Galón is braid…a sombrero galoneado was a wide-brimmed hat with braid on it. The word was borrowed into English and converted by folk etymology into gallon, so that people referred to a gallon hat. (Since galón in Spanish can also mean the liquid measure gallon, you may feel the confusion was inevitable or at least excusable).

As cowboy hats got bigger—in cowboy movies if not among working cowboys—the gallon hat came to be jokingly known as the ten-gallon hat.

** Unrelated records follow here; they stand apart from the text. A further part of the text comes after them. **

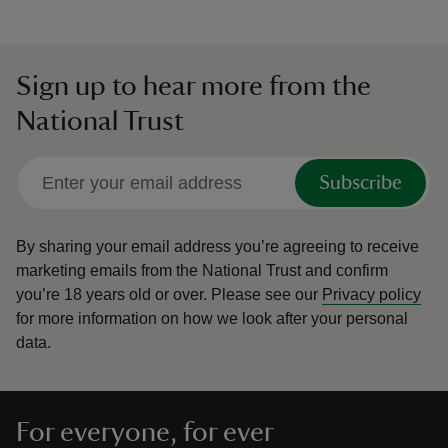
Sign up to hear more from the
National Trust
Subscribe
By sharing your email address you’re agreeing to receive
marketing emails from the National Trust and confirm
you’re 18 years old or over.
Please see our
Privacy policy
for more information on how we look after your personal
data.
For everyone, for ever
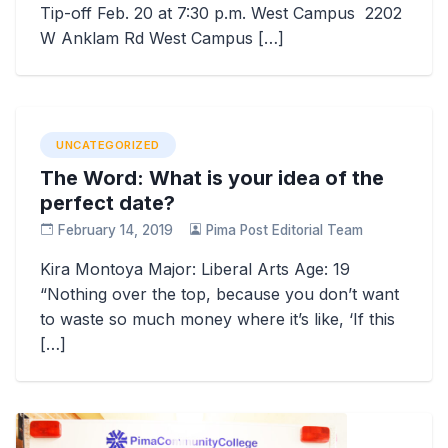
Tip-off Feb. 20 at 7:30 p.m. West Campus 2202
W Anklam Rd West Campus […]
UNCATEGORIZED
The Word: What is your idea of the
perfect date?
February 14, 2019
Pima Post Editorial Team
Kira Montoya Major: Liberal Arts Age: 19
“Nothing over the top, because you don’t want
to waste so much money where it’s like, ‘If this
[…]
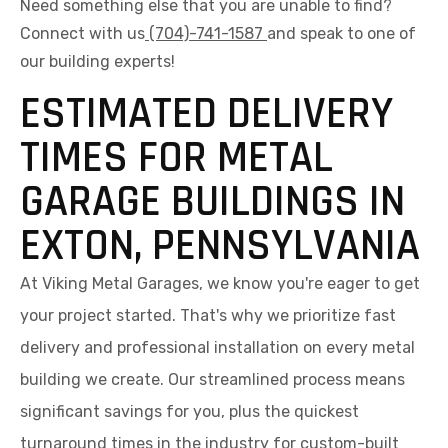
Need something else that you are unable to find?
Connect with us
(704)-741-1587
and speak to one of
our building experts!
ESTIMATED DELIVERY
TIMES FOR METAL
GARAGE BUILDINGS IN
EXTON, PENNSYLVANIA
At Viking Metal Garages, we know you're eager to get
your project started. That's why we prioritize fast
delivery and professional installation on every metal
building we create. Our streamlined process means
significant savings for you, plus the quickest
turnaround times in the industry for custom-built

We’ll wrap up with the Maverick family. Samuel Maverick was a nineteenth-century Texas politician and rancher who refused to brand his cattle. Soon, any unbranded calf found on the Western range came to be known as a maverick. Not long after that, the word maverick came to mean a person who has a strong independent, unconventional, individualist streak—whether as a reference to unattached calves out doing their on thing on the Western plains, or as a reference to the unconventional rancher Maverick isn’t altogether clear. One suspects both possibilities factor into the development of the word.

The etymonline.com entry for maverick includes an interesting family note: Maury Maverick, the grandson of Samuel Maverick, was a US Congressman in the 1930s and 40s. A liberal politician who didn’t toe the (Democratic) party line, he was a bit of a maverick himself, and not just in name. He was also the originator of the word gobbledegook, which he said was an imitation of a turkey’s gobble. As chairman of the US Smaller War Plants Corporation, he wrote a memo banning “gobbledegook language.” “Anyone using the words activation or implementation will be shot,” he wrote. Our tolerance for gobbledegook has grown considerably in the last eighty years, if activation and implementation  qualified as gobbledegook in 1944.